### [What needs to be done]
Restate word for word the section of the entries that opens at the line containing "ONLINE SHOP" and closes at the line containing "Trải nghiệm tạo", both lines kept, pictures dropped.

**** Raw data ****

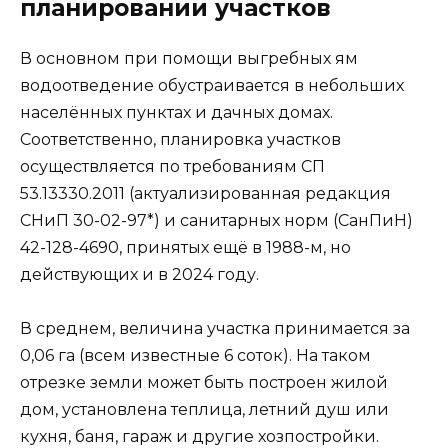
планировании участков
В основном при помощи выгребных ям
водоотведение обустраивается в небольших
населённых пунктах и дачных домах.
Соответственно, планировка участков
осуществляется по требованиям СП
53.13330.2011 (актуализированная редакция
СНиП 30-02-97*) и санитарных норм (СанПиН)
42-128-4690, принятых ещё в 1988-м, но
действующих и в 2024 году.
В среднем, величина участка принимается за
0,06 га (всем известные 6 соток). На таком
отрезке земли может быть построен жилой
дом, установлена теплица, летний душ или
кухня, баня, гараж и другие хозпостройки.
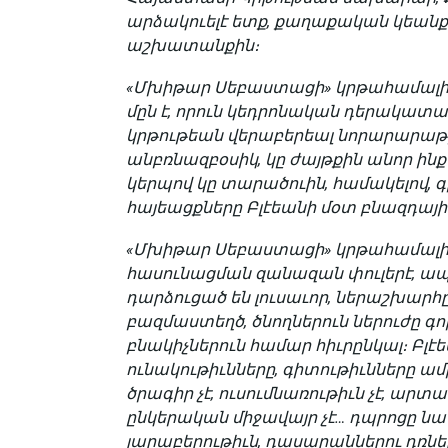
արձակուելէ ետք, քաղաքական կեանքէ
աշխատանքին։
«Մխիթար Սեբաստացի» կրթահամալի
մըն է, որուն կեդրոնական դերակատա
կրթութեան վերաբերեալ նորարարաթ
անբռնազբօսիկ, կը ժայթքին անոր ին
կերպով կը տարածուին, համակելով, գ
հայ­եացքները Բլէեանի մօտ բնազդայի
«Մխիթար Սեբաստացի» կրթահամալիրի 
հասունացման զանազան փուլերէ, ապր
դարձուցած են լուսաւոր, ներաշխարհ
բազմաստեղծ, ծնողներուն ներուժը գո
բնակիչներուն համար հիւրընկալ։ Բլէ
ունակութիւնները, գիտութիւնները ամ
ծրագիր չէ, ուսումնառութիւն չէ, ա
ընկերական միջավայր չէ… դպրոցը նա
յարաբերութիւն, դա­սարաններու դռներ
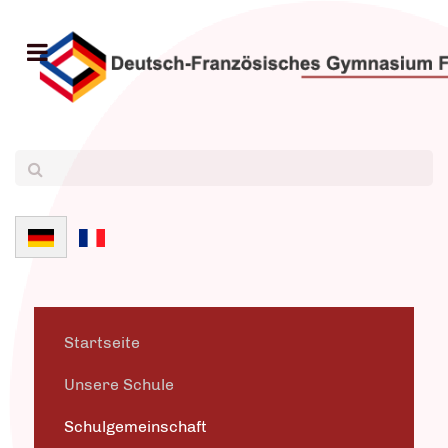
Sprache auswählen
Startseite
Unsere Schule
Schulgemeinschaft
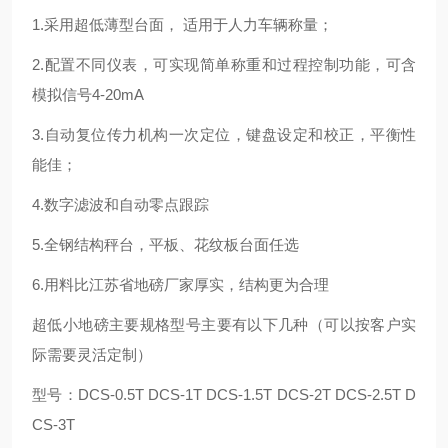
1.采用超低薄型台面， 适用于人力车辆称量；
2.配置不同仪表，可实现简单称重和过程控制功能，可含
模拟信号4-20mA
3.自动复位传力机构一次定位，键盘设定和校正，平衡性
能佳；
4.数字滤波和自动零点跟踪
5.全钢结构秤台，平板、花纹板台面任选
6.用料比江苏省地磅厂家厚实，结构更为合理
超低小地磅主要规格型号主要有以下几种（可以按客户实
际需要灵活定制）
型号：DCS-0.5T DCS-1T DCS-1.5T DCS-2T DCS-2.5T D
CS-3T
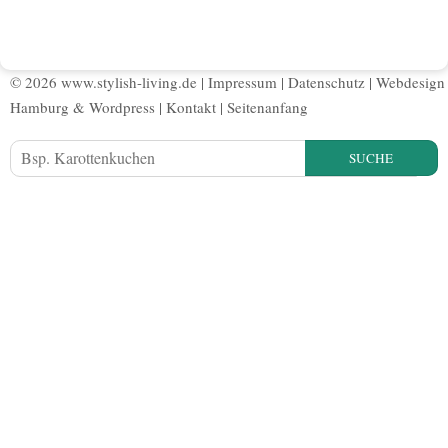
© 2026 www.stylish-living.de |
Impressum
|
Datenschutz
|
Webdesign
Hamburg
&
Wordpress
|
Kontakt
|
Seitenanfang
SUCHE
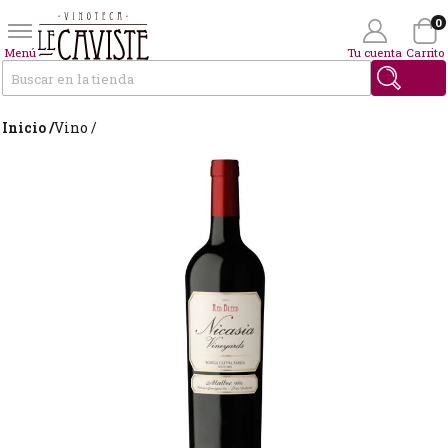
0
Menú
Tu cuenta
Carrito
Buscar
Inicio /
Vino /
Wishlist
(0)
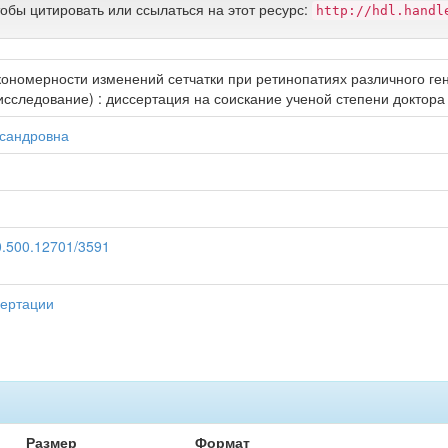
тобы цитировать или ссылаться на этот ресурс:
http://hdl.handl
ономерности изменений сетчатки при ретинопатиях различного ген
сследование) : диссертация на соискание ученой степени доктора м
ксандровна
20.500.12701/3591
сертации
Размер
Формат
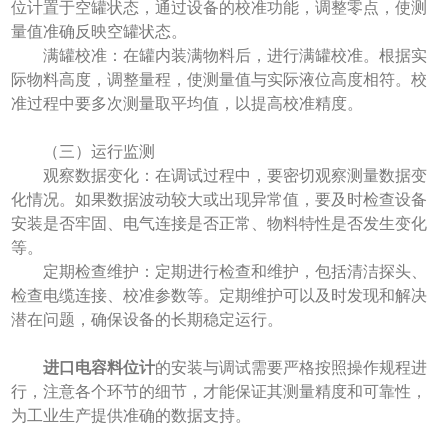
位计置于空罐状态，通过设备的校准功能，调整零点，使测
量值准确反映空罐状态。
满罐校准：在罐内装满物料后，进行满罐校准。根据实
际物料高度，调整量程，使测量值与实际液位高度相符。校
准过程中要多次测量取平均值，以提高校准精度。
（三）运行监测
观察数据变化：在调试过程中，要密切观察测量数据变
化情况。如果数据波动较大或出现异常值，要及时检查设备
安装是否牢固、电气连接是否正常、物料特性是否发生变化
等。
定期检查维护：定期进行检查和维护，包括清洁探头、
检查电缆连接、校准参数等。定期维护可以及时发现和解决
潜在问题，确保设备的长期稳定运行。
进口电容料位计
的安装与调试需要严格按照操作规程进
行，注意各个环节的细节，才能保证其测量精度和可靠性，
为工业生产提供准确的数据支持。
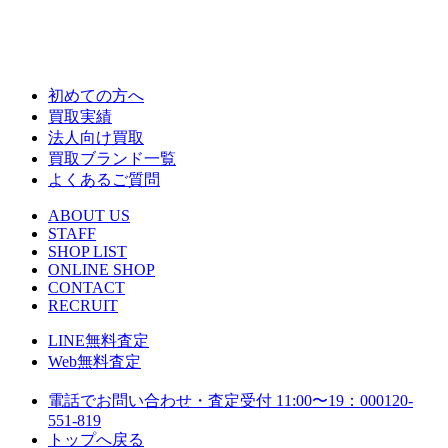
初めての方へ
買取実績
法人向け買取
買取ブランド一覧
よくあるご質問
ABOUT US
STAFF
SHOP LIST
ONLINE SHOP
CONTACT
RECRUIT
LINE
無料査定
Web
無料査定
電話でお問い合わせ・査定
受付 11:00〜19：00
0120-
551-819
トップへ戻る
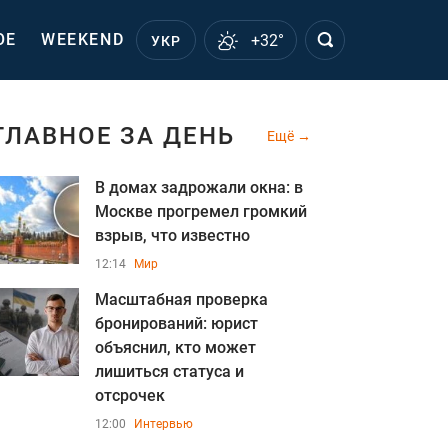
ОЕ
WEEKEND
+32°
УКР
ГЛАВНОЕ ЗА ДЕНЬ
Ещё
В домах задрожали окна: в
Москве прогремел громкий
взрыв, что известно
12:14
Мир
Масштабная проверка
бронирований: юрист
объяснил, кто может
лишиться статуса и
отсрочек
12:00
Интервью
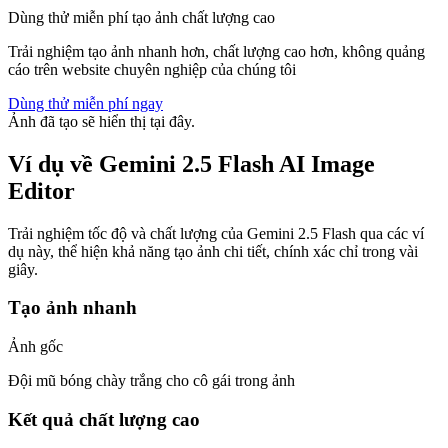
Dùng thử miễn phí tạo ảnh chất lượng cao
Trải nghiệm tạo ảnh nhanh hơn, chất lượng cao hơn, không quảng
cáo trên website chuyên nghiệp của chúng tôi
Dùng thử miễn phí ngay
Ảnh đã tạo sẽ hiển thị tại đây.
Ví dụ về Gemini 2.5 Flash AI Image
Editor
Trải nghiệm tốc độ và chất lượng của Gemini 2.5 Flash qua các ví
dụ này, thể hiện khả năng tạo ảnh chi tiết, chính xác chỉ trong vài
giây.
Tạo ảnh nhanh
Ảnh gốc
Đội mũ bóng chày trắng cho cô gái trong ảnh
Kết quả chất lượng cao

****

### [Response below]
ONLINE SHOP
CONTACT
RECRUIT
LINE
無料査定
Web
無料査定
電話でお問い合わせ・査定
受付 11:00〜19：00
0120-
551-819
トップへ戻る
ОЕ
WEEKEND
+32°
УКР
ГЛАВНОЕ ЗА ДЕНЬ
Ещё
В домах задрожали окна: в
Москве прогремел громкий
взрыв, что известно
12:14
Мир
Масштабная проверка
бронирований: юрист
объяснил, кто может
лишиться статуса и
отсрочек
12:00
Интервью
Dùng thử miễn phí tạo ảnh chất lượng cao
Trải nghiệm tạo ảnh nhanh hơn, chất lượng cao hơn, không quảng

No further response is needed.